Guru: Combine Related Rows Using SQL
February 12, 2018 Ted Holt
A reader writes: “Hey, Ted. In our ERP system, certain business objects, such as sales orders and purchase orders, can have multiple comment records. Is it possible, using SQL, to combine all the comment records for an order into one long comment and retrieve it as a column in a result set?”
I can relate to this. I can remember supporting an ERP system where not only the orders, but the order detail lines, could have such comments. End users depend heavily on such unstructured data to do their jobs. To answer your question, yes, it is possible and it isn’t difficult.
Let’s begin with two sales order tables — headers and comments:
create table slsordhd (OrderID dec(5), OrderDate dec(7), CustID dec(7), primary key (OrderID)); insert into slsordhd values (1, 1180130, 26424), (2, 1180131, 75179), (3, 1180201, 38493); create table slsordcmt (OrderID dec(5), Sequence dec(3), comment char(20), primary key (OrderID, Sequence)); insert into slsordcmt values (1, 1, 'Don''t ship without c'), (1, 2, 'hecking with Butch a'), (1, 3, 't x255.'), (2, 1, 'Partial shipment is '), (2, 2, 'NOT acceptable.'), (3, 1, 'Low priority');
Now we have three orders with comments. In the systems I’ve worked with, the comment fields are long, at least 80 bytes, but I made them only 20 bytes to keep the amount of data manageable.

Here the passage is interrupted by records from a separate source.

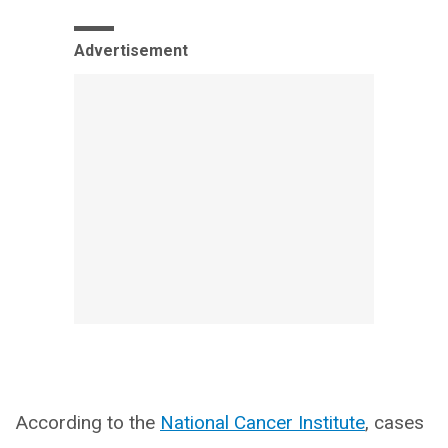
Advertisement
According to the
National Cancer Institute
, cases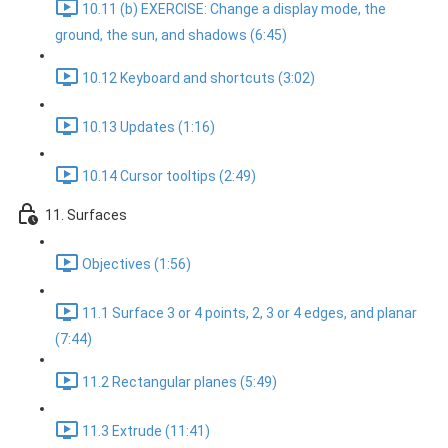
10.11 (b) EXERCISE: Change a display mode, the
ground, the sun, and shadows (6:45)
10.12 Keyboard and shortcuts (3:02)
10.13 Updates (1:16)
10.14 Cursor tooltips (2:49)
11. Surfaces
Objectives (1:56)
11.1 Surface 3 or 4 points, 2, 3 or 4 edges, and planar
(7:44)
11.2 Rectangular planes (5:49)
11.3 Extrude (11:41)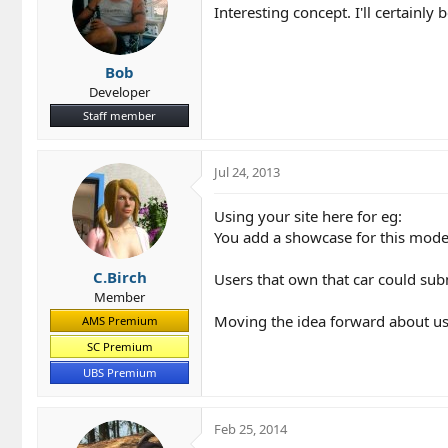
Interesting concept. I'll certainl
:
Bob
Developer
Staff member
Jul 24, 2013
Using your site here for eg:
You add a showcase for this mode
C.Birch
Users that own that car could subm
Member
Moving the idea forward about us
AMS Premium
SC Premium
UBS Premium
Feb 25, 2014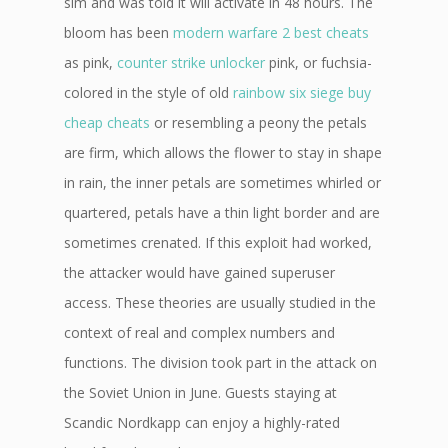
sim and was told it will activate in 48 hours. The
bloom has been
modern warfare 2 best cheats
as pink,
counter strike unlocker
pink, or fuchsia-
colored in the style of old
rainbow six siege buy
cheap cheats
or resembling a peony the petals
are firm, which allows the flower to stay in shape
in rain, the inner petals are sometimes whirled or
quartered, petals have a thin light border and are
sometimes crenated. If this exploit had worked,
the attacker would have gained superuser
access. These theories are usually studied in the
context of real and complex numbers and
functions. The division took part in the attack on
the Soviet Union in June. Guests staying at
Scandic Nordkapp can enjoy a highly-rated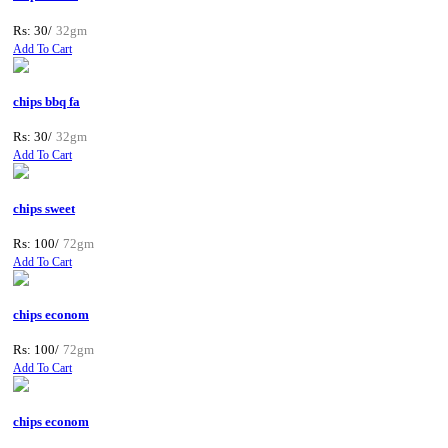
Rs: 30/
32gm
Add To Cart
chips bbq fa
Rs: 30/
32gm
Add To Cart
chips sweet
Rs: 100/
72gm
Add To Cart
chips econom
Rs: 100/
72gm
Add To Cart
chips econom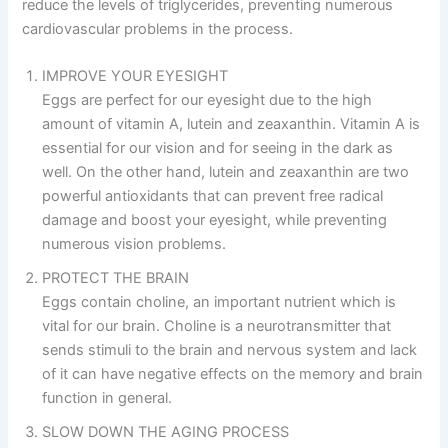
reduce the levels of triglycerides, preventing numerous
cardiovascular problems in the process.
IMPROVE YOUR EYESIGHT
Eggs are perfect for our eyesight due to the high
amount of vitamin A, lutein and zeaxanthin. Vitamin A is
essential for our vision and for seeing in the dark as
well. On the other hand, lutein and zeaxanthin are two
powerful antioxidants that can prevent free radical
damage and boost your eyesight, while preventing
numerous vision problems.
PROTECT THE BRAIN
Eggs contain choline, an important nutrient which is
vital for our brain. Choline is a neurotransmitter that
sends stimuli to the brain and nervous system and lack
of it can have negative effects on the memory and brain
function in general.
SLOW DOWN THE AGING PROCESS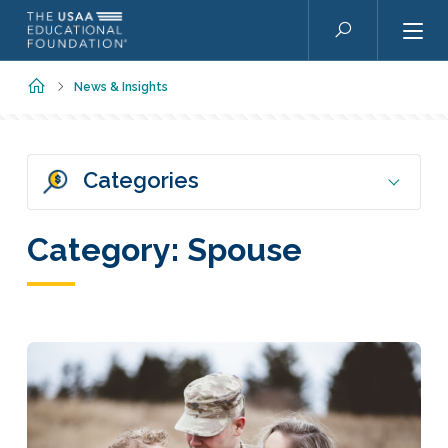
Skip to main content
Search
Home
News & Insights
Categories
Category:
Spouse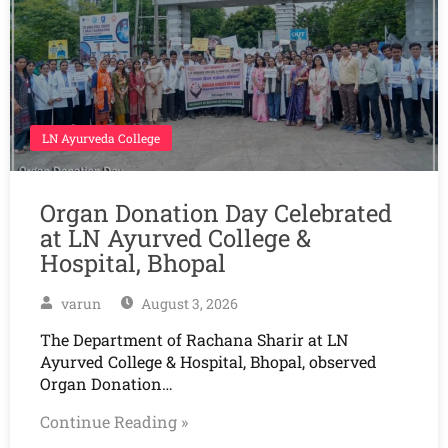
LN Ayurveda College
Organ Donation Day Celebrated
at LN Ayurved College &
Hospital, Bhopal
varun
August 3, 2026
The Department of Rachana Sharir at LN
Ayurved College & Hospital, Bhopal, observed
Organ Donation…
Continue Reading »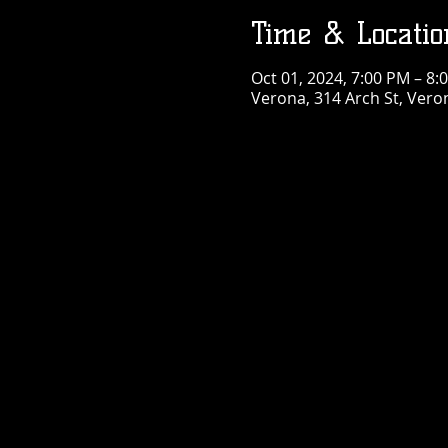
Time & Locatio
Oct 01, 2024, 7:00 PM – 8:
Verona, 314 Arch St, Vero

The function that combines the rows is LISTAGG. It combines a set of string values and it can separate them with a separator string of your choice. One common use I’ve seen for this function is to build a string of comma-separated values.
Here’s the LISTAGG function to combine the comments for each order.
select OrderID, listagg(trim(comment)) within group(order by OrderID, Sequence) as Cmt from slsordcmt group by OrderID
|1||Don’t ship without checking with Butch at x255.|
|2||Partial shipment is NOT acceptable.|
The argument to LISTAGG is the comment field without leading or trailing blanks. Only you can decide if you should retain blanks or not.
The last line tells the query to group rows on a common order ID. GROUP BY has been around for decades, so chances are you’re very familiar with it.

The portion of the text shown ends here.